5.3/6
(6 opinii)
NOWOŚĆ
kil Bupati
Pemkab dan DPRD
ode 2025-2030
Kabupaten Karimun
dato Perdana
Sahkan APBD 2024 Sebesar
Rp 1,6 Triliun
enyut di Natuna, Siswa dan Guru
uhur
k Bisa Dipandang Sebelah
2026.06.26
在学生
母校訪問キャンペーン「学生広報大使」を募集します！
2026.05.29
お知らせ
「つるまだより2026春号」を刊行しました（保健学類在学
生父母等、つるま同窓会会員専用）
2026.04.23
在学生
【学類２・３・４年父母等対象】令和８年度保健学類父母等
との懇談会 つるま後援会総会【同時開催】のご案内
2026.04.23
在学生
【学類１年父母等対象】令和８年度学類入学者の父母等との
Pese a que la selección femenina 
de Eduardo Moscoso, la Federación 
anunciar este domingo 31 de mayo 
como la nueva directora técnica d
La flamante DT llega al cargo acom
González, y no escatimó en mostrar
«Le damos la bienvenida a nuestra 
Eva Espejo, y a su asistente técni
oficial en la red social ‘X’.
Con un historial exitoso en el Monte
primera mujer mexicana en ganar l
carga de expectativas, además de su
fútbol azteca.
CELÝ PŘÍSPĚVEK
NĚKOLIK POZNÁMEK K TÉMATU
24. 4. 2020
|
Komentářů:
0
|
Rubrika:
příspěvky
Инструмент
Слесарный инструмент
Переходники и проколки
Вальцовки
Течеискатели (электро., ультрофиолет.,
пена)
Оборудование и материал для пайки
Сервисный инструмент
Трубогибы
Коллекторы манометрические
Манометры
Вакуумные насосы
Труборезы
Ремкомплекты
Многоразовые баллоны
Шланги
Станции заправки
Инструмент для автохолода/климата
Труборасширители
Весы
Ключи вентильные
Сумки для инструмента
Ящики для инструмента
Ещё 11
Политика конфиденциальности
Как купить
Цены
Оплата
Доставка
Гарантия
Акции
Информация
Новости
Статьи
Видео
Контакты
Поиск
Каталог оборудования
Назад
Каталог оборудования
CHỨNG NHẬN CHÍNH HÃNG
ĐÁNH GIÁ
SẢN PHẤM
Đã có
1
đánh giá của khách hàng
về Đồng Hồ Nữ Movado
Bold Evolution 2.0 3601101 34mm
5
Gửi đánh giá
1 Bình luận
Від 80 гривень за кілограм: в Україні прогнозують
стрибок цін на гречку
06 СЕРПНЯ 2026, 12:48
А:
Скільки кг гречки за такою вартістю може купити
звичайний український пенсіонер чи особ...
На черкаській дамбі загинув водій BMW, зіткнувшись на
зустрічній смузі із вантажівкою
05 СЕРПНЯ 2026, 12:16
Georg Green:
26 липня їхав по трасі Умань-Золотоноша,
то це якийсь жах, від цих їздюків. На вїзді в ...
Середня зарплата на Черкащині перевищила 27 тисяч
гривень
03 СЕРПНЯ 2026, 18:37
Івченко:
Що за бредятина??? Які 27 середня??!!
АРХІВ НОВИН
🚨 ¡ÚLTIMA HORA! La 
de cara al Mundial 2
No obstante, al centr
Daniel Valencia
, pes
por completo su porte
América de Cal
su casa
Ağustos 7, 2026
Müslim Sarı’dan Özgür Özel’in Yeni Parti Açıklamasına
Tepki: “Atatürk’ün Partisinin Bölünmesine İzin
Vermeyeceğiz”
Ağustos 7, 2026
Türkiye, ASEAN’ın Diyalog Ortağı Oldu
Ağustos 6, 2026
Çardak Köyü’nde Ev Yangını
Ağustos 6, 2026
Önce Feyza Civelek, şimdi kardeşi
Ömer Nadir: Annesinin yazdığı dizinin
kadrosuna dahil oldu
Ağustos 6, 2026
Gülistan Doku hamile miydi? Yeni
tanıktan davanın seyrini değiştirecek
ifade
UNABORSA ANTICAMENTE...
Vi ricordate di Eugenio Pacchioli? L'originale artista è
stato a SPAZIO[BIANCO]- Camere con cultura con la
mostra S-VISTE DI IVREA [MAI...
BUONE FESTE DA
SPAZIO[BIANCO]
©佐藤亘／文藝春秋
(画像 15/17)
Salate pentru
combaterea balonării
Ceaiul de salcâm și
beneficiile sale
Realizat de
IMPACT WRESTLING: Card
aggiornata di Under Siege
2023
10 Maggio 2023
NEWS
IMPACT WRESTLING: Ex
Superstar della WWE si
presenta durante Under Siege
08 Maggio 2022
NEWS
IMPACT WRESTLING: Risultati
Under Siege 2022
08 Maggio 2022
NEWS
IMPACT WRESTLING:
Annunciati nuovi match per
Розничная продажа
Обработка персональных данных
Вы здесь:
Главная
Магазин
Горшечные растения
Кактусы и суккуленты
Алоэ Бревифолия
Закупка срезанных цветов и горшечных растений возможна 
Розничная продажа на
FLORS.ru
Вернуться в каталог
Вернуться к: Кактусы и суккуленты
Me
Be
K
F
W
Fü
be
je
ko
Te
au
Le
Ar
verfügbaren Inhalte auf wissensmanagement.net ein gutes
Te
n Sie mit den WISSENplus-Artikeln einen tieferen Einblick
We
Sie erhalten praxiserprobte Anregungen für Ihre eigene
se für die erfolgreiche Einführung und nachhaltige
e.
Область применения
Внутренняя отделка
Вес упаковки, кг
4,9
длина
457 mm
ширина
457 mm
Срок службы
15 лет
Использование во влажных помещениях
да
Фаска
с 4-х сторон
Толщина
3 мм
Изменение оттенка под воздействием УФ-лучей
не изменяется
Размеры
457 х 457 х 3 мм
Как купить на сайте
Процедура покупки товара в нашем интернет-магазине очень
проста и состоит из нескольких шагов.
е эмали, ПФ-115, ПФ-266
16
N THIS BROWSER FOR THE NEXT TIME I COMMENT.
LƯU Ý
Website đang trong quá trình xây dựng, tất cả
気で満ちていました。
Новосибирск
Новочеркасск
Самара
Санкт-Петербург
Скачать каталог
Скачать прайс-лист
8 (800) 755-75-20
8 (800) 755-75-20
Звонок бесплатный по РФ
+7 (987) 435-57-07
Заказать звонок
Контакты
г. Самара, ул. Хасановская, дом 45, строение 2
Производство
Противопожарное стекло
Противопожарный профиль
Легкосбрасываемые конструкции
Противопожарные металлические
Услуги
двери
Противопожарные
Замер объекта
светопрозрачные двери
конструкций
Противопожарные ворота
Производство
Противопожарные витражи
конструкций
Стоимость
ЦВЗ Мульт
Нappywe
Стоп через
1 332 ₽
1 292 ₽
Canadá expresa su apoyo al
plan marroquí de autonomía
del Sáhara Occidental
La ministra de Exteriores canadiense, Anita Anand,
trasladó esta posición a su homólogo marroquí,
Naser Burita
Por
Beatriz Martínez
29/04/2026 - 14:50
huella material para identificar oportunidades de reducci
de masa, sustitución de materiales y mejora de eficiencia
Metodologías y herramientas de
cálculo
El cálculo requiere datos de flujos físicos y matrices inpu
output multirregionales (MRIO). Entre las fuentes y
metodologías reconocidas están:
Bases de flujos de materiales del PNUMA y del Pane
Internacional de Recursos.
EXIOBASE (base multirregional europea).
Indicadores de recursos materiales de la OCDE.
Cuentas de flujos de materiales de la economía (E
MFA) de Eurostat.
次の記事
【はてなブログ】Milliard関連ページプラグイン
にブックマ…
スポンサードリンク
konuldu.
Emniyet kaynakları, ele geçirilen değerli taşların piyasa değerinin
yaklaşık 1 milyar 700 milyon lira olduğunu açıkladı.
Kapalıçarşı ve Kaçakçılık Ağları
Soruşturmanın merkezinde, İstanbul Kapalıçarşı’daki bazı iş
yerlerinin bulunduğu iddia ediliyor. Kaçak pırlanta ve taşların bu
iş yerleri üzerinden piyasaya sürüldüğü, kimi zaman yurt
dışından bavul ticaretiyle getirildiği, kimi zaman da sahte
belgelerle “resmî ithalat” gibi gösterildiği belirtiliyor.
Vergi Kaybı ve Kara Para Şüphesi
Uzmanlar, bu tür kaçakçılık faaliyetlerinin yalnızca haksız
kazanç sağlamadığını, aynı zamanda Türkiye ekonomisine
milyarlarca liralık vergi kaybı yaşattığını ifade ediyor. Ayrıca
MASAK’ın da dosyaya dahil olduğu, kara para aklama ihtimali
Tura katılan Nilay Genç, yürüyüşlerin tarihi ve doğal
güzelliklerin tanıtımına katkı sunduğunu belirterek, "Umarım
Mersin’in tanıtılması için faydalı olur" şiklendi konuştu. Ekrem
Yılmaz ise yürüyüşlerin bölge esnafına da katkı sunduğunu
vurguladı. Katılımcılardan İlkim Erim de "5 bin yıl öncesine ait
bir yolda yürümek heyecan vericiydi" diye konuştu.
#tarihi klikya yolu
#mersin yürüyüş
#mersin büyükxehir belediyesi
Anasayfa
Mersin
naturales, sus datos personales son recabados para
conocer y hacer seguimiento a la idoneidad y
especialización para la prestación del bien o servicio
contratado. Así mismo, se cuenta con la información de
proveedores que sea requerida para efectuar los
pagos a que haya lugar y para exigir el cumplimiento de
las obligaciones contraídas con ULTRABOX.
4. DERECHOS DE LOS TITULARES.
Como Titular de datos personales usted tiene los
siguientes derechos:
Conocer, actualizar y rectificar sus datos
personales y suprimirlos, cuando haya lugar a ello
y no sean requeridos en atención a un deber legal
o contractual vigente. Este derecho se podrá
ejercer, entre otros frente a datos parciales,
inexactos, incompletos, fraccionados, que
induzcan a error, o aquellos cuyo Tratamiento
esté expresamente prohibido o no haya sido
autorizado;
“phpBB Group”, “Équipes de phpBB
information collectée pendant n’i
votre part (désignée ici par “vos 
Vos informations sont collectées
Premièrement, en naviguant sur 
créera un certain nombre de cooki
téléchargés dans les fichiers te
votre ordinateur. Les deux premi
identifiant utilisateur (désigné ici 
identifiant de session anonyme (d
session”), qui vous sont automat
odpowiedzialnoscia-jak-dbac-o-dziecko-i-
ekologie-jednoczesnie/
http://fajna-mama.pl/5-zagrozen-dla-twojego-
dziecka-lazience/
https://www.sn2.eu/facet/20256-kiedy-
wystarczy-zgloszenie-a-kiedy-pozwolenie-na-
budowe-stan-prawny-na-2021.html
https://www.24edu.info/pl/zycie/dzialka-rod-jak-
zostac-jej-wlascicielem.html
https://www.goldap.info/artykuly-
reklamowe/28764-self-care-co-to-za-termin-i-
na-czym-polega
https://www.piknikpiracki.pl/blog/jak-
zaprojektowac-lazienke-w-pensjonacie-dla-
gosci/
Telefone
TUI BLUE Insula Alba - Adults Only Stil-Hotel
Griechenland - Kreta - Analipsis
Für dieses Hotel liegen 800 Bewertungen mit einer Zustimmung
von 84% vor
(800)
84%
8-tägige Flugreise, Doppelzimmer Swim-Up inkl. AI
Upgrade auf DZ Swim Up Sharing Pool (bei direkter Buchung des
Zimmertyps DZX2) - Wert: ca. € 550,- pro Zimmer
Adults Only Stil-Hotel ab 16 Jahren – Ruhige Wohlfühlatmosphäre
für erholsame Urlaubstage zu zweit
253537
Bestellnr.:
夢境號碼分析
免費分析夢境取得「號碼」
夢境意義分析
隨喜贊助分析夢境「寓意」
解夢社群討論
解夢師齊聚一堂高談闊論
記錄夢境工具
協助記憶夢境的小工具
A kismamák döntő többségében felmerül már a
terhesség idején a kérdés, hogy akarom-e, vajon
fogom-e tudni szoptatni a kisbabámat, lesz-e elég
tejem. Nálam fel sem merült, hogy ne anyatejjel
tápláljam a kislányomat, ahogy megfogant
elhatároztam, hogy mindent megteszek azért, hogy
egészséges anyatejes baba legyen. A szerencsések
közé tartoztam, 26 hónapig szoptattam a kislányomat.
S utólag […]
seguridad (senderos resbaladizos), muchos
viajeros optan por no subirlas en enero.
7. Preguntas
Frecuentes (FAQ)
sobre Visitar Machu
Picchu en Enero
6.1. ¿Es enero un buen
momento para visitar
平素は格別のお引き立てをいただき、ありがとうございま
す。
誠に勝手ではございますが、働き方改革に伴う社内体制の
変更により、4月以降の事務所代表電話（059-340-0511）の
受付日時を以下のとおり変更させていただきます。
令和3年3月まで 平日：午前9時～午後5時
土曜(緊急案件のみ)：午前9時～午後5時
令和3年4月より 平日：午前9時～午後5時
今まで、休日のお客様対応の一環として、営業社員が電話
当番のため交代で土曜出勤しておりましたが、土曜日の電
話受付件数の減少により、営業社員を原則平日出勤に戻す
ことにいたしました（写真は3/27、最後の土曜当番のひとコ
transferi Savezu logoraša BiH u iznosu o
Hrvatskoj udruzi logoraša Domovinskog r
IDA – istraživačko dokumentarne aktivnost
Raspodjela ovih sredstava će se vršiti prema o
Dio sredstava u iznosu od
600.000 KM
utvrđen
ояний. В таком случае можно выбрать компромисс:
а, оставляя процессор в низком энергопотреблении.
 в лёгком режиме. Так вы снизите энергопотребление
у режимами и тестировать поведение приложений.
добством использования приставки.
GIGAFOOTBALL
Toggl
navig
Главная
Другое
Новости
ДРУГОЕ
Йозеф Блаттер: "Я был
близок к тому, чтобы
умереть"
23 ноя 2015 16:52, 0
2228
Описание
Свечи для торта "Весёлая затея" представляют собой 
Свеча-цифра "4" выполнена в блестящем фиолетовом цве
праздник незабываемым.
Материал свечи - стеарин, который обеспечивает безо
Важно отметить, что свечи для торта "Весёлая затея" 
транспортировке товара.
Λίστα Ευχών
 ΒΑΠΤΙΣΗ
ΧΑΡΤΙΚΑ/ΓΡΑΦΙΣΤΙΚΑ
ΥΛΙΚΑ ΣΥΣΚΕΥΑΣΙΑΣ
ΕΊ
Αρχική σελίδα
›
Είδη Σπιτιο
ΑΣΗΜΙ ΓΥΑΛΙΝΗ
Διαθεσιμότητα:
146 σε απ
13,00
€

Prompt —
Which lines above hold the string "konuştu"? Copy every one of them.

Answer space —
Mersin’in tanıtılması için faydalı olur" şiklendi konuştu. Ekrem
bir yolda yürümek heyecan vericiydi" diye konuştu.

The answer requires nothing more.